Bug 677620

Summary: Blocked on QEMU - Add PID to process name resolution to vdsm logging
Product: Red Hat Enterprise Linux 5 Reporter: Dan Yasny <dyasny>
Component: vdsm22Assignee: Dan Kenigsberg <danken>
Status: CLOSED DUPLICATE QA Contact: yeylon <yeylon>
Severity: high Docs Contact:
Priority: unspecified    
Version: 5.6CC: abaron, acathrow, bazulay, danken, iheim, srevivo, syeghiay, ykaul
Target Milestone: rc   
Target Release: ---   
Hardware: x86_64   
OS: Linux   
Whiteboard:
Fixed In Version: Doc Type: Bug Fix
Doc Text:
Story Points: ---
Clone Of: Environment:
Last Closed: 2011-04-10 07:26:24 UTC Type: ---
Regression: --- Mount Type: ---
Documentation: --- CRM:
Verified Versions: Category: ---
oVirt Team: --- RHEL 7.3 requirements from Atomic Host:
Cloudforms Team: --- Target Upstream Version:
Embargoed:
Bug Depends On: 677614, 735716    
Bug Blocks:    

Description Dan Yasny 2011-02-15 11:42:36 UTC
Description of problem:
BZ#677614 asks for adding the PID of the process that sent a sigkill/sigterm to qemu to stdout of qemu. 
Since a PID as a number in the logs is useless we need to also resolve the PID to an actuall processname (probably filtering out vdsm itself)

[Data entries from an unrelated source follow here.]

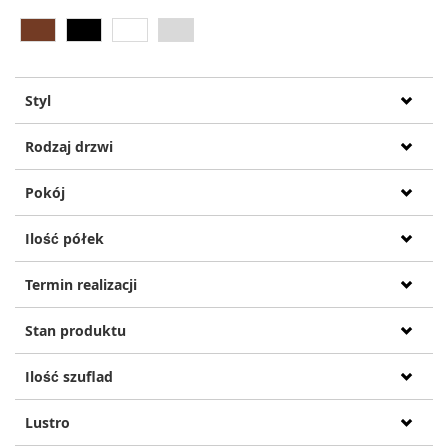
Styl
Rodzaj drzwi
Pokój
Ilość półek
Termin realizacji
Stan produktu
Ilość szuflad
Lustro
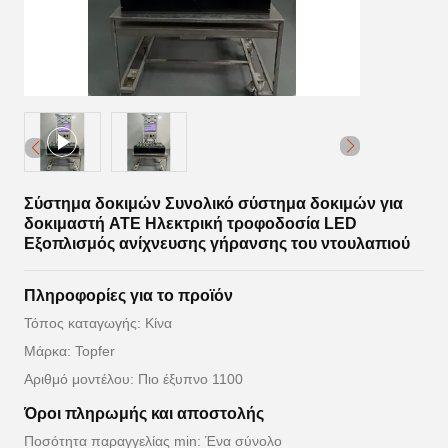
Σύστημα δοκιμών Συνολικό σύστημα δοκιμών για
δοκιμαστή ATE Ηλεκτρική τροφοδοσία LED
Εξοπλισμός ανίχνευσης γήρανσης του ντουλαπιού
Πληροφορίες για το προϊόν
Τόπος καταγωγής: Κίνα
Μάρκα: Topfer
Αριθμό μοντέλου: Πιο έξυπνο 1100
Όροι πληρωμής και αποστολής
Ποσότητα παραγγελίας min: Ένα σύνολο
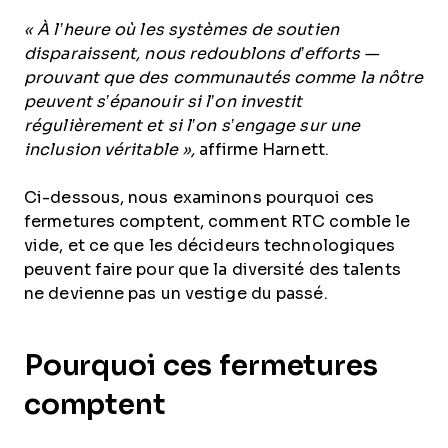
« À l’heure où les systèmes de soutien
disparaissent, nous redoublons d’efforts —
prouvant que des communautés comme la nôtre
peuvent s’épanouir si l’on investit
régulièrement et si l’on s’engage sur une
inclusion véritable »,
affirme Harnett.
Ci-dessous, nous examinons pourquoi ces
fermetures comptent, comment RTC comble le
vide, et ce que les décideurs technologiques
peuvent faire pour que la diversité des talents
ne devienne pas un vestige du passé.
Pourquoi ces fermetures
comptent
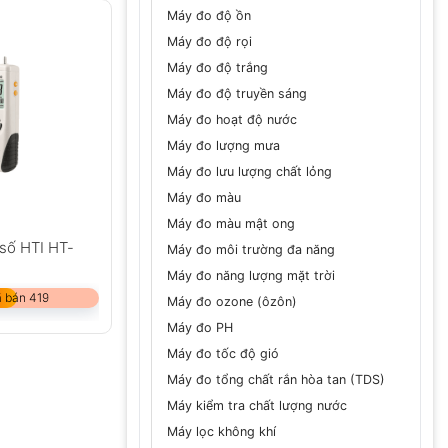
Máy đo độ ồn
Máy đo độ rọi
Máy đo độ trắng
Máy đo độ truyền sáng
Máy đo hoạt độ nước
Máy đo lượng mưa
Máy đo lưu lượng chất lỏng
Máy đo màu
Máy đo màu mật ong
 số HTI HT-
Máy đo môi trường đa năng
Máy đo năng lượng mặt trời
 bán 419
Máy đo ozone (ôzôn)
Máy đo PH
Máy đo tốc độ gió
Máy đo tổng chất rắn hòa tan (TDS)
Máy kiểm tra chất lượng nước
Máy lọc không khí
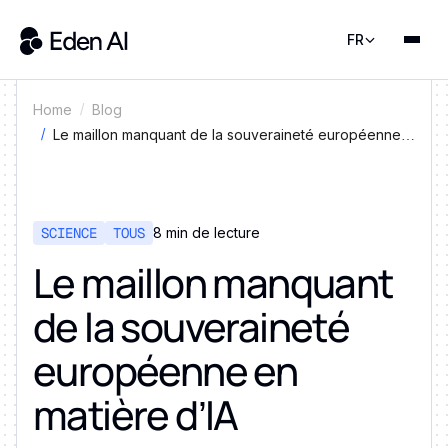
FR
Home
Blog
Le maillon manquant de la souveraineté européenne
en matière d’IA
SCIENCE
TOUS
8 min de lecture
Le maillon manquant
de la souveraineté
européenne en
matière d’IA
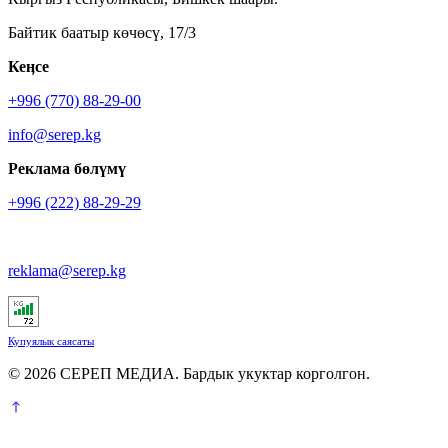
Байтик баатыр көчөсү, 17/3
Кеӊсе
+996 (770) 88-29-00
info@serep.kg
Реклама бөлүмү
+996 (222) 88-29-29
reklama@serep.kg
Купуялык саясаты
© 2026 СЕРЕП МЕДИА. Бардык укуктар корголгон.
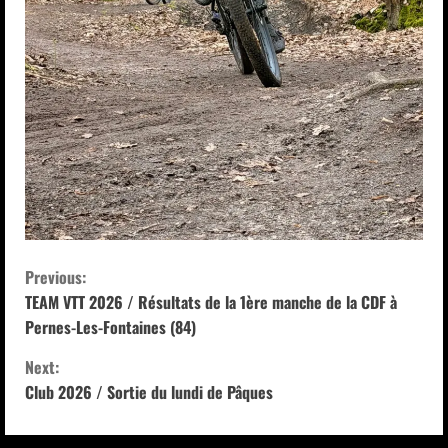
C
Previous:
TEAM VTT 2026 / Résultats de la 1ère manche de la CDF à
o
Pernes-Les-Fontaines (84)
n
Next:
Club 2026 / Sortie du lundi de Pâques
t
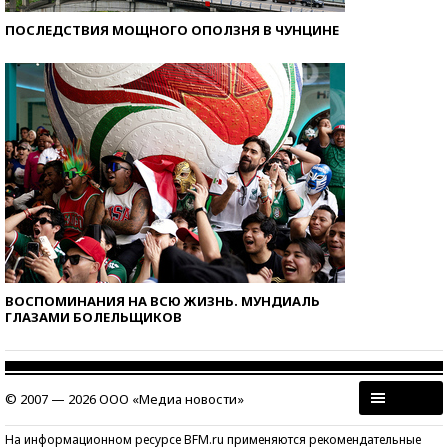
ПОСЛЕДСТВИЯ МОЩНОГО ОПОЛЗНЯ В ЧУНЦИНЕ
ВОСПОМИНАНИЯ НА ВСЮ ЖИЗНЬ. МУНДИАЛЬ
ГЛАЗАМИ БОЛЕЛЬЩИКОВ
© 2007 — 2026 ООО «Медиа новости»
На информационном ресурсе BFM.ru применяются рекомендательные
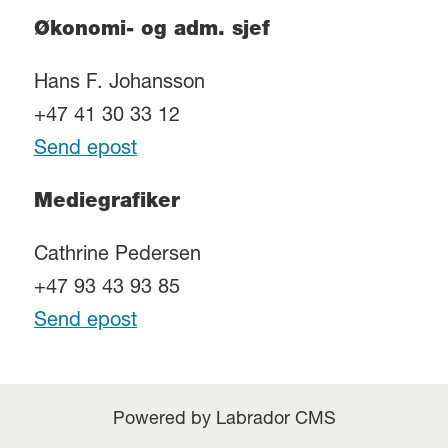
Økonomi- og adm. sjef
Hans F. Johansson
+47 41 30 33 12
Send epost
Mediegrafiker
Cathrine Pedersen
+47 93 43 93 85
Send epost
Powered by Labrador CMS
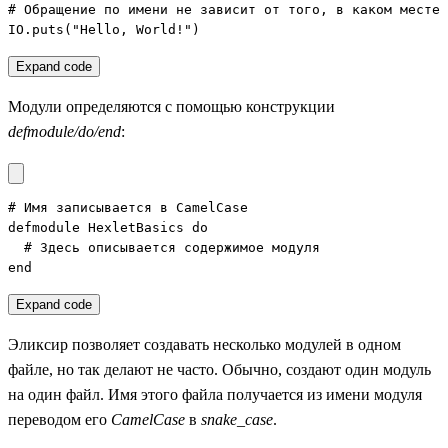
# Обращение по имени не зависит от того, в каком месте 
IO.puts("Hello, World!")
Expand code
Модули определяются с помощью конструкции
defmodule/do/end
:
# Имя записывается в CamelCase

defmodule HexletBasics do

  # Здесь описывается содержимое модуля

end
Expand code
Эликсир позволяет создавать несколько модулей в одном
файле, но так делают не часто. Обычно, создают один модуль
на один файл. Имя этого файла получается из имени модуля
переводом его
CamelCase
в
snake_case
.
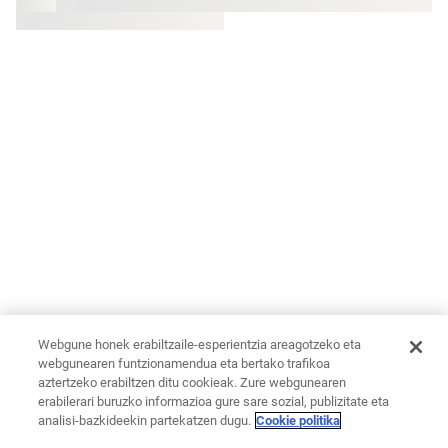
Webgune honek erabiltzaile-esperientzia areagotzeko eta
webgunearen funtzionamendua eta bertako trafikoa
aztertzeko erabiltzen ditu cookieak. Zure webgunearen
erabilerari buruzko informazioa gure sare sozial, publizitate eta
analisi-bazkideekin partekatzen dugu.
Cookie politika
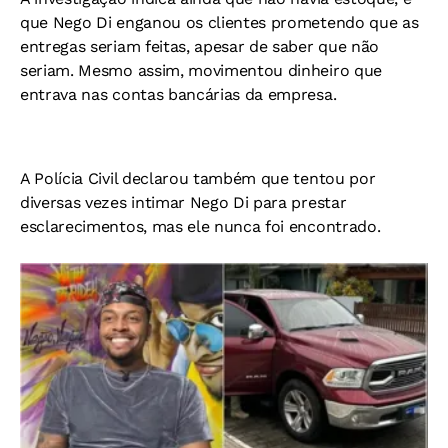
que Nego Di enganou os clientes prometendo que as
entregas seriam feitas, apesar de saber que não
seriam. Mesmo assim, movimentou dinheiro que
entrava nas contas bancárias da empresa.
A Polícia Civil declarou também que tentou por
diversas vezes intimar Nego Di para prestar
esclarecimentos, mas ele nunca foi encontrado.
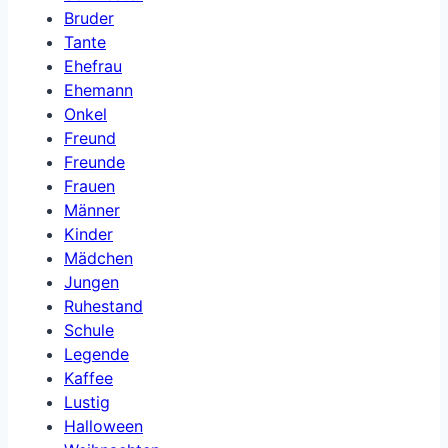
Bruder
Tante
Ehefrau
Ehemann
Onkel
Freund
Freunde
Frauen
Männer
Kinder
Mädchen
Jungen
Ruhestand
Schule
Legende
Kaffee
Lustig
Halloween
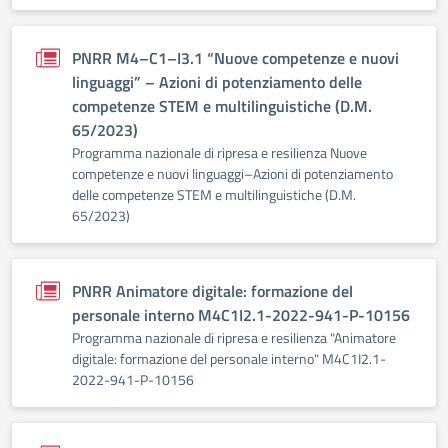
PNRR M4–C1–I3.1 “Nuove competenze e nuovi
linguaggi” – Azioni di potenziamento delle
competenze STEM e multilinguistiche (D.M.
65/2023)
Programma nazionale di ripresa e resilienza Nuove
competenze e nuovi linguaggi–Azioni di potenziamento
delle competenze STEM e multilinguistiche (D.M.
65/2023)
PNRR Animatore digitale: formazione del
personale interno M4C1I2.1-2022-941-P-10156
Programma nazionale di ripresa e resilienza "Animatore
digitale: formazione del personale interno" M4C1I2.1-
2022-941-P-10156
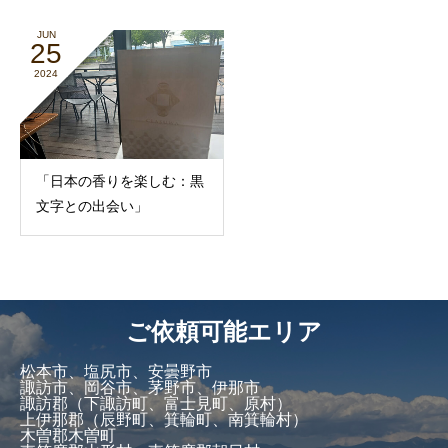
JUN
25
2024
「日本の香りを楽しむ：黒
文字との出会い」
ご依頼可能エリア
松本市、塩尻市、安曇野市
諏訪市、岡谷市、茅野市、伊那市
諏訪郡（下諏訪町、富士見町、原村）
上伊那郡（辰野町、箕輪町、南箕輪村）
木曽郡木曽町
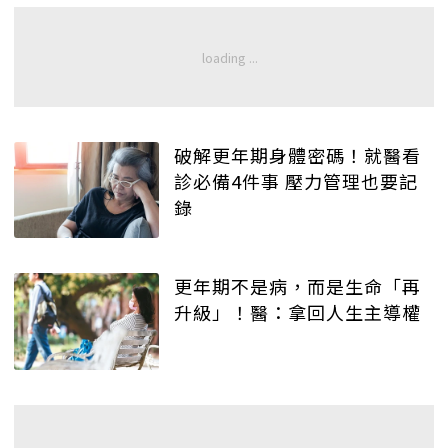
破解更年期身體密碼！就醫看
診必備4件事 壓力管理也要記
錄
更年期不是病，而是生命「再
升級」！醫：拿回人生主導權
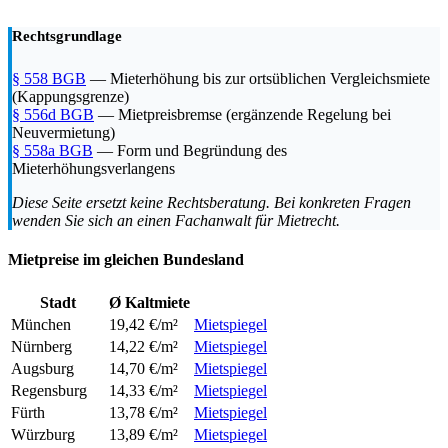
Rechtsgrundlage
§ 558 BGB
— Mieterhöhung bis zur ortsüblichen Vergleichsmiete
(Kappungsgrenze)
§ 556d BGB
— Mietpreisbremse (ergänzende Regelung bei
Neuvermietung)
§ 558a BGB
— Form und Begründung des
Mieterhöhungsverlangens
Diese Seite ersetzt keine Rechtsberatung. Bei konkreten Fragen
wenden Sie sich an einen Fachanwalt für Mietrecht.
Mietpreise im gleichen Bundesland
Stadt
Ø Kaltmiete
München
19,42 €/m²
Mietspiegel
Nürnberg
14,22 €/m²
Mietspiegel
Augsburg
14,70 €/m²
Mietspiegel
Regensburg
14,33 €/m²
Mietspiegel
Fürth
13,78 €/m²
Mietspiegel
Würzburg
13,89 €/m²
Mietspiegel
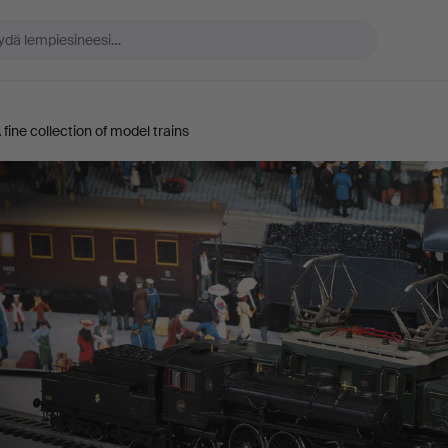
 fine collection of model trains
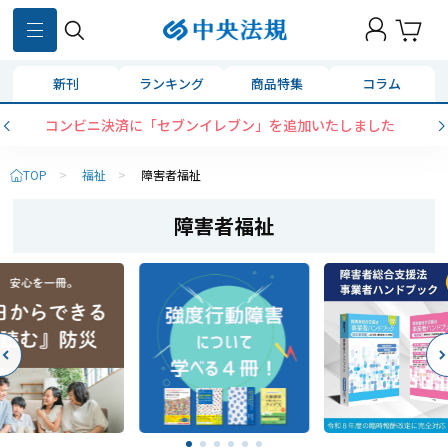
新刊
ランキング
商品特集
コラム
ニ決済に「セブンイレブン」を追加いたしました
【好
TOP
>
福祉
>
障害者福祉
障害者福祉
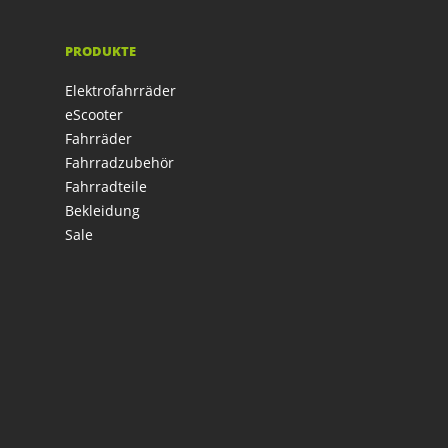
PRODUKTE
Elektrofahrräder
eScooter
Fahrräder
Fahrradzubehör
Fahrradteile
Bekleidung
Sale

The following patch has been tested and worked with the current vdsm22-4.5-63.9.el5 and kvm .224 patched with the qemu patch in BZ#677614 and resolved a case where a customers' custom script killed VMs, and vdsm logged those as "# Got shutdown request"

# diff -u vm.py.orig vm.py
--- vm.py.orig	2011-02-15 19:20:58.000000000 +0200
+++ vm.py	2011-02-15 19:20:45.000000000 +0200
@@ -1362,7 +1362,18 @@
         except:
             self.log.error(traceback.format_exc())
         try:
-            self.log.debug('qemu stdouterr: ' + file(self.dumpFile).read())
+            qemu_log = file(self.dumpFile).read()
+            qlog_arr = qemu_log.split()
+            for item in range(len(qlog_arr)):
+                if qlog_arr[item] == 'signal':
+                    try:
+                        pid_num = qlog_arr[item + 4]
+                        pid_cmd = '\nPID ' + pid_num + ' resolves to : ' + file('/proc/%s/cmdline' % pid_num).read() + '\n'
+                        qemu_log += qemu_log + pid_cmd
+                    except:
+                        pass
+            self.log.debug('qemu stdouterr: ' + qemu_log)
+                
         except:
             pass
         t = threading.Thread(target=self._prepostVmScript, args=['post_vm'])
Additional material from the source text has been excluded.